Te Papa offers to help with funeral

BY KATHERINE NEWTON
Last updated 05:00 17/07/2009
WELL EQUIPPED: Police say that Seddon Bennington and his tramping companion Marcella  Jackson were well-equipped.
The Dominion Post
WELL EQUIPPED: Police say that Seddon Bennington and his tramping companion Marcella Jackson were well-equipped.
CARING NATURE: Marcella Jackson's family and friends paid tribute to the gentle,
Supplied
CARING NATURE: Marcella Jackson's family and friends paid tribute to the gentle, "very private" woman known to her family as Rosie.

Relevant offers

Plans for Te Papa chief executive Seddon Bennington's funeral will be made after his two sons arrive in New Zealand today.

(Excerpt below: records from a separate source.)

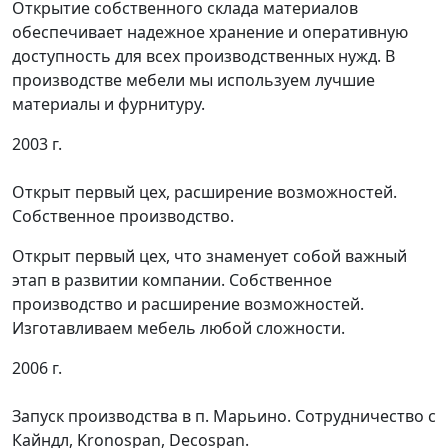
Открытие собственного склада материалов
обеспечивает надежное хранение и оперативную
доступность для всех производственных нужд. В
производстве мебели мы используем лучшие
материалы и фурнитуру.
2003 г.
Открыт первый цех, расширение возможностей.
Собственное производство.
Открыт первый цех, что знаменует собой важный
этап в развитии компании. Собственное
производство и расширение возможностей.
Изготавливаем мебель любой сложности.
2006 г.
Запуск производства в п. Марьино. Сотрудничество с
Кайндл, Kronospan, Decospan.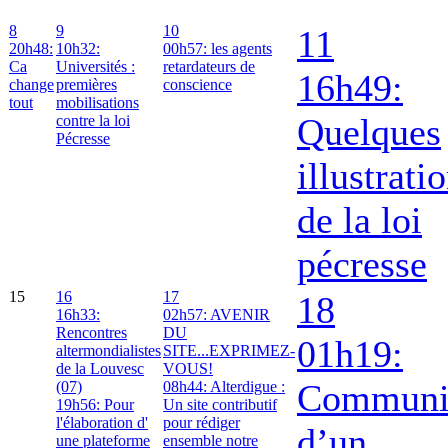
8
9
10
11
20h48:
10h32:
00h57: les agents
Ca
Universités :
retardateurs de
16h49:
change
premières
conscience
tout
mobilisations
Quelques
contre la loi
Pécresse
illustrati
de la loi
pécresse
15
16
17
18
16h33:
02h57: AVENIR
Rencontres
DU
01h19:
altermondialistes
SITE...EXPRIMEZ-
de la Louvesc
VOUS!
Communi
(07)
08h44: Alterdigue :
19h56: Pour
Un site contributif
l'élaboration d'
pour rédiger
d’un
une plateforme
ensemble notre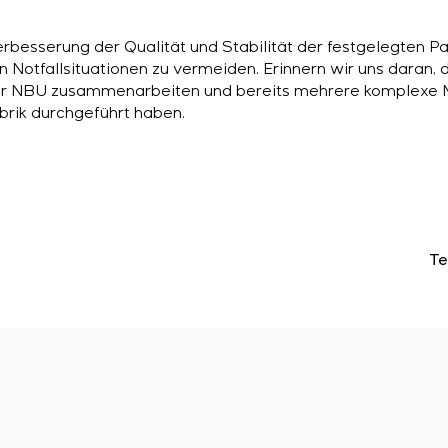
erbesserung der Qualität und Stabilität der festgelegten 
on Notfallsituationen zu vermeiden. Erinnern wir uns daran,
 NBU zusammenarbeiten und bereits mehrere komplexe Mo
brik durchgeführt haben.
Te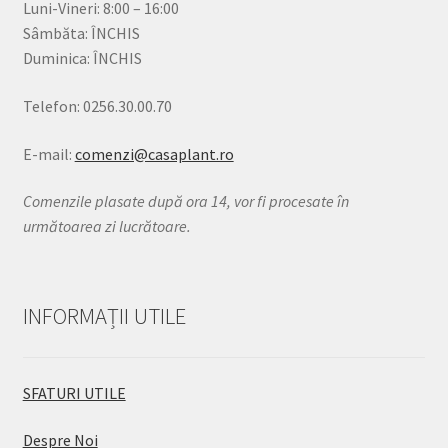
Luni-Vineri: 8:00 – 16:00
Sâmbăta: ÎNCHIS
Duminica: ÎNCHIS
Telefon: 0256.30.00.70
E-mail:
comenzi@casaplant.ro
Comenzile plasate după ora 14, vor fi procesate în
următoarea zi lucrătoare.
INFORMAȚII UTILE
SFATURI UTILE
Despre Noi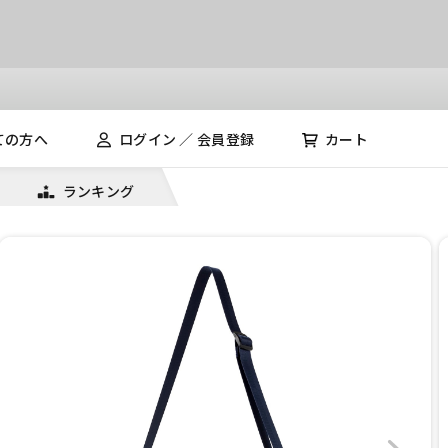
ての方へ
ログイン ／ 会員登録
カート
ランキング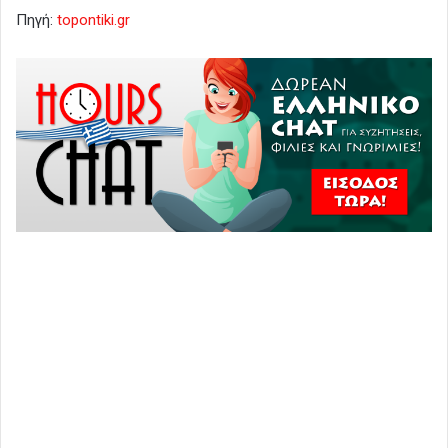
Πηγή:
topontiki.gr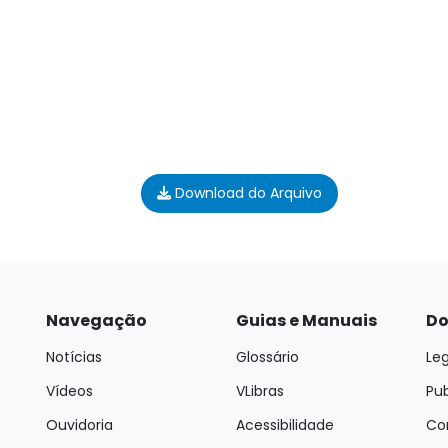
Download do Arquivo
Navegação
Guias e Manuais
Do
Notícias
Glossário
Leg
Vídeos
VLibras
Pu
Ouvidoria
Acessibilidade
Con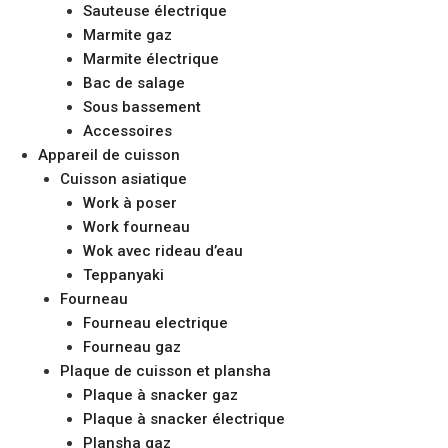
Sauteuse électrique
Marmite gaz
Marmite électrique
Bac de salage
Sous bassement
Accessoires
Appareil de cuisson
Cuisson asiatique
Work à poser
Work fourneau
Wok avec rideau d’eau
Teppanyaki
Fourneau
Fourneau electrique
Fourneau gaz
Plaque de cuisson et plansha
Plaque à snacker gaz
Plaque à snacker électrique
Plansha gaz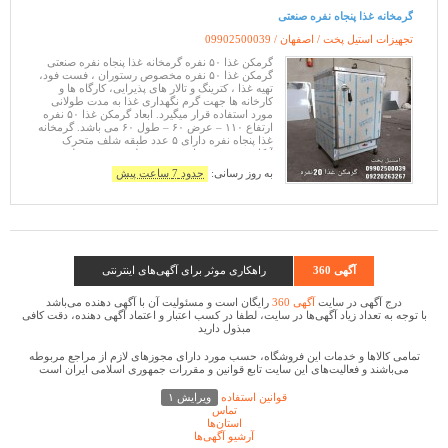
گرمخانه غذا پنجاه نفره صنعتی
تجهیزات استیل پخت / اصفهان /
09902500039
گرمکن غذا ۵۰ نفره گرمخانه غذا پنجاه نفره صنعتی
گرمکن غذا ۵۰ نفره مخصوص رستوران ، فست فود،
تهیه غذا ، کترینگ و تالار های پذیرایی، کارگاه ها و
کارخانه ها جهت گرم نگهداری غذا به مدت طولانی
مورد استفاده قرار میگیرد. ابعاد گرمکن غذا ۵۰ نفره
ارتفاع ۱۱۰ – عرض ۶۰ – طول ۶۰ می باشد. گرمخانه
غذا پنجاه نفره دارای ۵ عدد طبقه شلف متحرک
آبکاری شده می باشد. در هر طبقه ۱۰ عدد ظرف
غذای آلومینیومی قرار
به روز رسانی:
حدود 7 ساعت پیش
آگهی 360
راهکاری موثر برای آگهی‌های اینترنتی
درج آگهی در سایت
آگهی 360
رایگان است و مسئولیت آن با آگهی دهنده می‌باشد
با توجه به تعداد زیاد آگهی‌ها در سایت، لطفا در کسب اعتبار و اعتماد آگهی دهنده، دقت کافی
مبذول دارید
تمامی كالاها و خدمات این فروشگاه، حسب مورد دارای مجوزهای لازم از مراجع مربوطه
می‌باشند و فعالیت‌های این سایت تابع قوانین و مقررات جمهوری اسلامی ایران است
قوانین استفاده
ویرایش ۱
تماس
استان‌ها
آرشیو آگهی‌ها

Dr Bennington, 61, and his tramping companion Marcella Jackson, 54, died on an exposed part of the Tararua Range during a weekend tramp from Otaki Forks to Kime Hut. Their bodies were recovered on Wednesday.

Police said yesterday the pair were not carrying a cellphone or locator beacon, but were otherwise well-equipped. They may have been caught out by a southerly that swept through on Saturday night.

Dr Bennington's wife, Frances, who was separated from him, said adult sons Emile and Marcel would arrive in Wellington today from Australia. The family would then begin funeral arrangements.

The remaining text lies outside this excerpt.